Every line of the data is to be transcribed without error.
─── Input for this task
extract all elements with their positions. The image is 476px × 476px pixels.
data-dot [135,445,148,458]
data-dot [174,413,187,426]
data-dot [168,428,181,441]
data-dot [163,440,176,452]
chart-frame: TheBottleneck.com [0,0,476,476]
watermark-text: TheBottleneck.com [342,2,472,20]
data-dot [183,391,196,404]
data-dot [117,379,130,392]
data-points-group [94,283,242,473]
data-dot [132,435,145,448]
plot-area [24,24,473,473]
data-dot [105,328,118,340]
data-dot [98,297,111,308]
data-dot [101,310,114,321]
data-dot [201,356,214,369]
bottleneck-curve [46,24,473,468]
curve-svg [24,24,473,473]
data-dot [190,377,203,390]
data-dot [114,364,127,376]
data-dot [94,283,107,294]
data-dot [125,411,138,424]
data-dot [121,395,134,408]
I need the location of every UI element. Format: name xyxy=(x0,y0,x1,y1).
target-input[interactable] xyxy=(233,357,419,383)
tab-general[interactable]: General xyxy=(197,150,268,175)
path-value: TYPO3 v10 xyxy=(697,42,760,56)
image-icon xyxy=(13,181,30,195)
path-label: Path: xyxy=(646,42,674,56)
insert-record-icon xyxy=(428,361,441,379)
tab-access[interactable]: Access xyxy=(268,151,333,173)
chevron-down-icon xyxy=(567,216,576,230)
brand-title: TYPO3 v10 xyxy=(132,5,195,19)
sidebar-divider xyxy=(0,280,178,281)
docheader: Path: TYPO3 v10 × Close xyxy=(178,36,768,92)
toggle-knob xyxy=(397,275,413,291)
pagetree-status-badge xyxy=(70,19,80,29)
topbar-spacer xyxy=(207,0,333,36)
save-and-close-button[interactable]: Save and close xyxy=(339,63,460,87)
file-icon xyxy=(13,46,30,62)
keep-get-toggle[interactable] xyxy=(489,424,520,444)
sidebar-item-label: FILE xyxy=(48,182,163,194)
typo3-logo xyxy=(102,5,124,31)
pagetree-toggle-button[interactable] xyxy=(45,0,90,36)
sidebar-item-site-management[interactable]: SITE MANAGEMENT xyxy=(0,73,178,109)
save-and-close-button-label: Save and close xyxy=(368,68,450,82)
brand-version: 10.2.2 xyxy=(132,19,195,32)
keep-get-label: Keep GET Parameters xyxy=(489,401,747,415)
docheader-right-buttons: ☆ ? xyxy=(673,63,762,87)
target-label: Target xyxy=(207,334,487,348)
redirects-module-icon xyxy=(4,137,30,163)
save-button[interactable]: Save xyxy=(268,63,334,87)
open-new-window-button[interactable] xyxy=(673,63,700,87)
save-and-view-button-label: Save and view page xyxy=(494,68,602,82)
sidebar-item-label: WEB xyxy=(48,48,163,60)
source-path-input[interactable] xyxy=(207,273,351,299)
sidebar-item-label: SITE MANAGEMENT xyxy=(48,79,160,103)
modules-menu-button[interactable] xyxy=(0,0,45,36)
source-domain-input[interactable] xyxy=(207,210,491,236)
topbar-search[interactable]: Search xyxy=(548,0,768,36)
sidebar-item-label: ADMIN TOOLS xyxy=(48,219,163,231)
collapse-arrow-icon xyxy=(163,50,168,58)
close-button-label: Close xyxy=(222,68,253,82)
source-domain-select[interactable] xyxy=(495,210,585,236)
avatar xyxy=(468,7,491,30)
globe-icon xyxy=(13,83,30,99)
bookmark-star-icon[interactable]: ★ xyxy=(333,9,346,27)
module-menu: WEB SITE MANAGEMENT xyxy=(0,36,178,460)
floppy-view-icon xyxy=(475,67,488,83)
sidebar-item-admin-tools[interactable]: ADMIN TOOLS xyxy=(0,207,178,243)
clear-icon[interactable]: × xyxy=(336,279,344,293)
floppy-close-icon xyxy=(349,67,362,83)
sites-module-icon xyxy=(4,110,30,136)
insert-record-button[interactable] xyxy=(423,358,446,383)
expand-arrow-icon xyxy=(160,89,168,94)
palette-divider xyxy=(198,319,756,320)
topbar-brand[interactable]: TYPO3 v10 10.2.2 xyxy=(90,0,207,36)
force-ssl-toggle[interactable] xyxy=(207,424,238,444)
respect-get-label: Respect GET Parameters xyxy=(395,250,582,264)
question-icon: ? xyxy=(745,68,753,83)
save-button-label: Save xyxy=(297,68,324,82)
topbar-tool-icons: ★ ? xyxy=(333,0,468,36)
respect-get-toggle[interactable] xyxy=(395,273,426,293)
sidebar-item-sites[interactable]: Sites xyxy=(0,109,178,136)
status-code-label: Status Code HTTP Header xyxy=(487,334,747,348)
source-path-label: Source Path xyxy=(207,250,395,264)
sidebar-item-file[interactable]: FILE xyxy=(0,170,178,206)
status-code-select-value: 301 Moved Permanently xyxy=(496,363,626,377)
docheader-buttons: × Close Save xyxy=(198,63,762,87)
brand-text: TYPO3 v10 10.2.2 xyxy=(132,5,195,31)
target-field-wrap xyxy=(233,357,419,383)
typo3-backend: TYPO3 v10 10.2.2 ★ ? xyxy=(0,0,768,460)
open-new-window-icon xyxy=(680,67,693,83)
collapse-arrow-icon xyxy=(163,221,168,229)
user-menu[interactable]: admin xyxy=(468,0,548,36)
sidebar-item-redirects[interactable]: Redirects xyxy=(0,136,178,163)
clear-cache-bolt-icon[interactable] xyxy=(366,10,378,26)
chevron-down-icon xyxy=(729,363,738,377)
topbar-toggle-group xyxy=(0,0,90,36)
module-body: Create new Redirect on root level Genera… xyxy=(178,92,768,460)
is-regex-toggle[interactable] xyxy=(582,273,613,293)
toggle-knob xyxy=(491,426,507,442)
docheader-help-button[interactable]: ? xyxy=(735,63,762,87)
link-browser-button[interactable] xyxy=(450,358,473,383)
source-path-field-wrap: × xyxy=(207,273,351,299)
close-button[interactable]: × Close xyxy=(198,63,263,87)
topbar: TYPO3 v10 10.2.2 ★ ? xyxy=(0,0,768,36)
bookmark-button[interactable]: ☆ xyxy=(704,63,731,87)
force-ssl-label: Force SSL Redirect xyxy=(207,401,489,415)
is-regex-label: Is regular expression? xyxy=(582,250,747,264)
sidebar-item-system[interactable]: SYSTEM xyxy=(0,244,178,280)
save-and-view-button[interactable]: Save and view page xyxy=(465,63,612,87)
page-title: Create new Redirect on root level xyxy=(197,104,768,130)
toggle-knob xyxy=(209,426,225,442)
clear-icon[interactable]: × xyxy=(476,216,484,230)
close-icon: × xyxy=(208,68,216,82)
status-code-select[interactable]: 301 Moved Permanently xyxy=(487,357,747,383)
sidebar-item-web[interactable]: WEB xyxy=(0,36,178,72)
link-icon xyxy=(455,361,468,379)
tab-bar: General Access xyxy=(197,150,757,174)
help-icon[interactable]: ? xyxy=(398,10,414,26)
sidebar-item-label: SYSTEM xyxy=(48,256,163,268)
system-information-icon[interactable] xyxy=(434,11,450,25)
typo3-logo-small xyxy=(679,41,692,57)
──────
Reply:
extract all elements with their positions. The image is 476px × 476px pixels.
data-dot [135,445,148,458]
data-dot [174,413,187,426]
data-dot [168,428,181,441]
data-dot [163,440,176,452]
chart-frame: TheBottleneck.com [0,0,476,476]
watermark-text: TheBottleneck.com [342,2,472,20]
data-dot [183,391,196,404]
data-dot [117,379,130,392]
data-points-group [94,283,242,473]
data-dot [132,435,145,448]
plot-area [24,24,473,473]
data-dot [105,328,118,340]
data-dot [98,297,111,308]
data-dot [101,310,114,321]
data-dot [201,356,214,369]
bottleneck-curve [46,24,473,468]
curve-svg [24,24,473,473]
data-dot [190,377,203,390]
data-dot [114,364,127,376]
data-dot [94,283,107,294]
data-dot [125,411,138,424]
data-dot [121,395,134,408]
I need the location of every UI element. Format: name xyxy=(x0,y0,x1,y1).
target-input[interactable] xyxy=(233,357,419,383)
tab-general[interactable]: General xyxy=(197,150,268,175)
path-value: TYPO3 v10 xyxy=(697,42,760,56)
image-icon xyxy=(13,181,30,195)
path-label: Path: xyxy=(646,42,674,56)
insert-record-icon xyxy=(428,361,441,379)
tab-access[interactable]: Access xyxy=(268,151,333,173)
chevron-down-icon xyxy=(567,216,576,230)
brand-title: TYPO3 v10 xyxy=(132,5,195,19)
sidebar-divider xyxy=(0,280,178,281)
docheader: Path: TYPO3 v10 × Close xyxy=(178,36,768,92)
toggle-knob xyxy=(397,275,413,291)
pagetree-status-badge xyxy=(70,19,80,29)
topbar-spacer xyxy=(207,0,333,36)
save-and-close-button[interactable]: Save and close xyxy=(339,63,460,87)
file-icon xyxy=(13,46,30,62)
keep-get-toggle[interactable] xyxy=(489,424,520,444)
sidebar-item-label: FILE xyxy=(48,182,163,194)
typo3-logo xyxy=(102,5,124,31)
pagetree-toggle-button[interactable] xyxy=(45,0,90,36)
sidebar-item-site-management[interactable]: SITE MANAGEMENT xyxy=(0,73,178,109)
save-and-close-button-label: Save and close xyxy=(368,68,450,82)
brand-version: 10.2.2 xyxy=(132,19,195,32)
keep-get-label: Keep GET Parameters xyxy=(489,401,747,415)
docheader-right-buttons: ☆ ? xyxy=(673,63,762,87)
target-label: Target xyxy=(207,334,487,348)
redirects-module-icon xyxy=(4,137,30,163)
save-button[interactable]: Save xyxy=(268,63,334,87)
open-new-window-button[interactable] xyxy=(673,63,700,87)
save-and-view-button-label: Save and view page xyxy=(494,68,602,82)
sidebar-item-label: WEB xyxy=(48,48,163,60)
source-path-input[interactable] xyxy=(207,273,351,299)
sidebar-item-label: SITE MANAGEMENT xyxy=(48,79,160,103)
modules-menu-button[interactable] xyxy=(0,0,45,36)
source-domain-input[interactable] xyxy=(207,210,491,236)
topbar-search[interactable]: Search xyxy=(548,0,768,36)
sidebar-item-label: ADMIN TOOLS xyxy=(48,219,163,231)
collapse-arrow-icon xyxy=(163,50,168,58)
close-button-label: Close xyxy=(222,68,253,82)
source-domain-select[interactable] xyxy=(495,210,585,236)
avatar xyxy=(468,7,491,30)
globe-icon xyxy=(13,83,30,99)
bookmark-star-icon[interactable]: ★ xyxy=(333,9,346,27)
module-menu: WEB SITE MANAGEMENT xyxy=(0,36,178,460)
floppy-view-icon xyxy=(475,67,488,83)
sidebar-item-admin-tools[interactable]: ADMIN TOOLS xyxy=(0,207,178,243)
clear-icon[interactable]: × xyxy=(336,279,344,293)
floppy-close-icon xyxy=(349,67,362,83)
sites-module-icon xyxy=(4,110,30,136)
insert-record-button[interactable] xyxy=(423,358,446,383)
expand-arrow-icon xyxy=(160,89,168,94)
palette-divider xyxy=(198,319,756,320)
topbar-brand[interactable]: TYPO3 v10 10.2.2 xyxy=(90,0,207,36)
force-ssl-toggle[interactable] xyxy=(207,424,238,444)
respect-get-label: Respect GET Parameters xyxy=(395,250,582,264)
question-icon: ? xyxy=(745,68,753,83)
save-button-label: Save xyxy=(297,68,324,82)
topbar-tool-icons: ★ ? xyxy=(333,0,468,36)
respect-get-toggle[interactable] xyxy=(395,273,426,293)
sidebar-item-sites[interactable]: Sites xyxy=(0,109,178,136)
status-code-label: Status Code HTTP Header xyxy=(487,334,747,348)
source-path-label: Source Path xyxy=(207,250,395,264)
sidebar-item-file[interactable]: FILE xyxy=(0,170,178,206)
status-code-select-value: 301 Moved Permanently xyxy=(496,363,626,377)
docheader-buttons: × Close Save xyxy=(198,63,762,87)
brand-text: TYPO3 v10 10.2.2 xyxy=(132,5,195,31)
target-field-wrap xyxy=(233,357,419,383)
typo3-backend: TYPO3 v10 10.2.2 ★ ? xyxy=(0,0,768,460)
open-new-window-icon xyxy=(680,67,693,83)
collapse-arrow-icon xyxy=(163,221,168,229)
user-menu[interactable]: admin xyxy=(468,0,548,36)
sidebar-item-redirects[interactable]: Redirects xyxy=(0,136,178,163)
clear-cache-bolt-icon[interactable] xyxy=(366,10,378,26)
chevron-down-icon xyxy=(729,363,738,377)
topbar-toggle-group xyxy=(0,0,90,36)
module-body: Create new Redirect on root level Genera… xyxy=(178,92,768,460)
is-regex-toggle[interactable] xyxy=(582,273,613,293)
toggle-knob xyxy=(491,426,507,442)
docheader-help-button[interactable]: ? xyxy=(735,63,762,87)
link-browser-button[interactable] xyxy=(450,358,473,383)
source-path-field-wrap: × xyxy=(207,273,351,299)
close-button[interactable]: × Close xyxy=(198,63,263,87)
topbar: TYPO3 v10 10.2.2 ★ ? xyxy=(0,0,768,36)
bookmark-button[interactable]: ☆ xyxy=(704,63,731,87)
force-ssl-label: Force SSL Redirect xyxy=(207,401,489,415)
is-regex-label: Is regular expression? xyxy=(582,250,747,264)
sidebar-item-system[interactable]: SYSTEM xyxy=(0,244,178,280)
save-and-view-button[interactable]: Save and view page xyxy=(465,63,612,87)
page-title: Create new Redirect on root level xyxy=(197,104,768,130)
toggle-knob xyxy=(209,426,225,442)
clear-icon[interactable]: × xyxy=(476,216,484,230)
close-icon: × xyxy=(208,68,216,82)
status-code-select[interactable]: 301 Moved Permanently xyxy=(487,357,747,383)
sidebar-item-web[interactable]: WEB xyxy=(0,36,178,72)
link-icon xyxy=(455,361,468,379)
tab-bar: General Access xyxy=(197,150,757,174)
help-icon[interactable]: ? xyxy=(398,10,414,26)
sidebar-item-label: SYSTEM xyxy=(48,256,163,268)
system-information-icon[interactable] xyxy=(434,11,450,25)
typo3-logo-small xyxy=(679,41,692,57)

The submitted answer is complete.